NCKU creates record-breaking supercomputers

•Publication Date:11/20/2013
•Source: Taiwan Today

Tainan City-based National Cheng Kung University Supercomputing Research Center unveiled Nov. 18 its record-breaking CK-Star flexible topology switchless supercomputer and high-density node GS-R22PHL supercomputer.

Using Acer Altos R380 F2 as the basic nodes, CK-Star was produced by linking eight computers without switches, breaking the performance efficiency record held by Intel Inc. The GS-R22PHL, when equipped with four Intel Xeon Phi coprocessors, can perform at 3.7 teraflops, or 3.7 trillion floating-point operations per second, the world’s highest computing power for a single-node server and comparable to 10 conventional servers, NCKU said.

According to NCKU, CK-Star was developed by SRC Director Hwang Chi-chuan and visiting scholar Deng Yuefan, a professor at New York-based Stony Brook University and researcher at mainland China’s National Supercomputer Center in Jinan, using servers provided by Taiwan-based Acer Inc. The GS-R22PHL was jointly created by NCKU and New Taipei City-based Gigabyte Technology Co. Ltd.

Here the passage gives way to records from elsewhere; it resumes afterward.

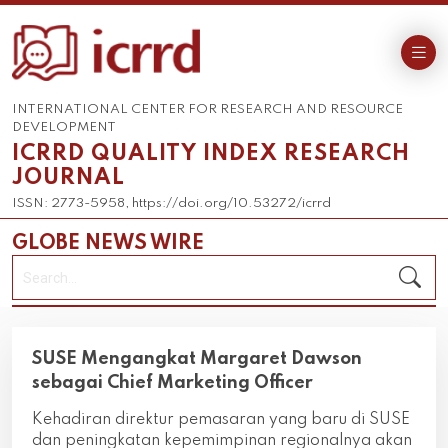
INTERNATIONAL CENTER FOR RESEARCH AND RESOURCE
DEVELOPMENT
ICRRD QUALITY INDEX RESEARCH
JOURNAL
ISSN: 2773-5958, https://doi.org/10.53272/icrrd
GLOBE NEWS WIRE
SUSE Mengangkat Margaret Dawson
sebagai Chief Marketing Officer
Kehadiran direktur pemasaran yang baru di SUSE
dan peningkatan kepemimpinan regionalnya akan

“Traditional cluster-based supercomputers require switches to control the nodes and inter-nodal communication,” Hwang said. “The drawback is when the number of nodes increases, the switches may become a performance bottleneck. CK-Star does not require switches, thus breaking through this bottleneck and allowing for limitless expansion of computing nodes.”

“Network communication with switches is also energy consuming, typically using up to 50 percent of total consumption. CK-Star is therefore high performance and energy efficient.”

According to Deng, CK-Star’s network topology can be adjusted to achieve desired performance. Its flexible framework open a new route for the development of high-performance computing systems, with promising research and commercial applications, he added.

The GS-R22PHL can be equipped with up to eight double-slot coprocessors/graphics unit cards. Whether for workstations or high-performance computing, the GS-R22PHL holds huge business potential, Hwang said.